2. Description of the Related Art
After a well has depleted its particular pay zone of oil and/or gas, the well will typically be decommissioned. Decommissioning includes a number of activities, all designed to ensure the used well does not create environmental and safety concerns after its useful life is over. For example, lined wellbores extending into the earth are typically plugged with cement at various locations along their length to prevent the migration of remaining hydrocarbons to the surface where they could escape into the environment. In addition to plugging activities, equipment at or near the surface must be securely removed, and this is especially important for equipment related to offshore wells.
Offshore platforms, formed from a combination of steel and concrete, include legs that extend to and into the seabed. These immobile structures are designed to help drill the wells and typically remain in place over producing wells to facilitate the gathering of oil and gas. When the well's production is complete, the platforms are moved to another location or disassembled.
In addition to the platforms themselves, strings of tubulars extend from the platform floor down to the seabed providing a communication path for oil and gas from the subsea wellbore to the platform.

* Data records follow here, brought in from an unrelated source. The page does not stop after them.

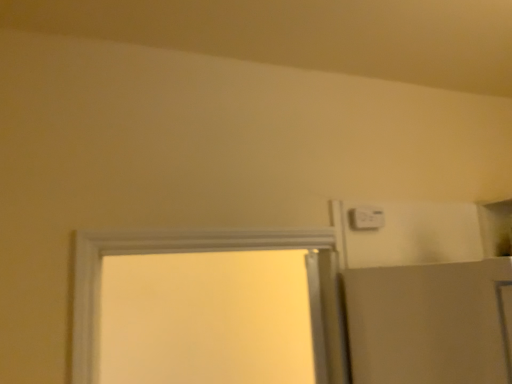 Question: Should I look upward or downward to see white plastic light switch at upper right?

Choices:
 (A) up
 (B) down

Answer: (B) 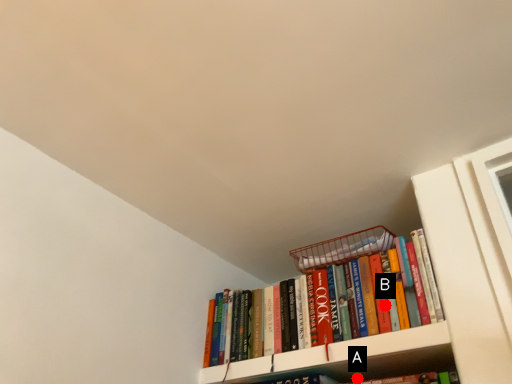 Question: Two points are circled on the image, labeled by A and B beside each circle. Among these points, which one is nearest to the camera?

Choices:
 (A) A is closer
 (B) B is closer

Answer: (B) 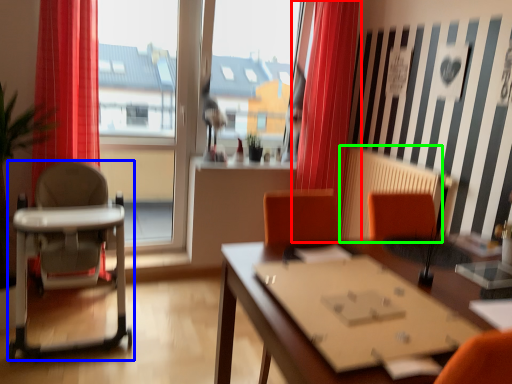 Question: Which object is the farthest from curtain (highlighted by a red box)? Choose among these: chair (highlighted by a blue box) or radiator (highlighted by a green box).

Choices:
 (A) chair
 (B) radiator

Answer: (A) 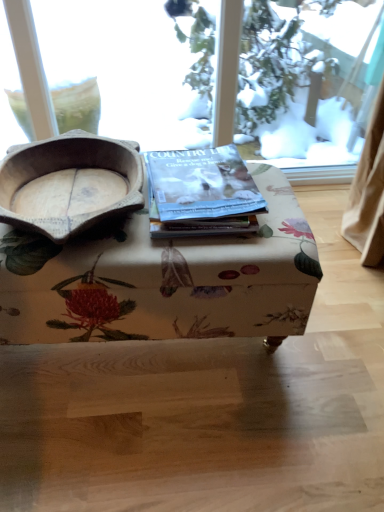 Where is `vacant region above matte paper magazine at center (from a real-world perspective)`? vacant region above matte paper magazine at center (from a real-world perspective) is located at coordinates (196, 177).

In some cases, a single platform serves a number of subsea wellbores, each with its own tubular string extending upwards to the platform floor. When a well is decommissioned, these tubulars extending from the wellbore must also be removed, typically by severing them at some depth below the seabed. Each string of tubulars can include multiple strings of differing diameters, each housed within the next with an annular area formed therebetween. A conductor is usually the largest diameter tubular in a well, and its purpose is to prevent the soft formations near the surface from caving in and to conduct drilling mud from the bottom of the hole to the surface when drilling starts. Smaller tubular strings within the conductor include casing and production tubing. These smaller diameter strings can also extend to the platform and need removal. In some instances smaller tubulars are grouted, or cemented in the larger conductor string whereby the annuli is filled with cement-like substances. In other instances the tubular strings within the conductor are not grouted and are therefore independent of each other.
Tubular removal can be carried out with mechanical or abrasive tools and methods. Mechanical cutting devices include cutters or knives disposed on a tool that is run into the tubular string on a work string to a depth where cutting is to take place. The tool is actuated, usually by rotation, and a wall of the tubular is destroyed as the cutters separate the tubular into an upper and a lower portion. Thereafter the tool is removed and the severed portion of tubular string is pulled up to the platform or a vessel, usually with the help of a crane or some type of jack.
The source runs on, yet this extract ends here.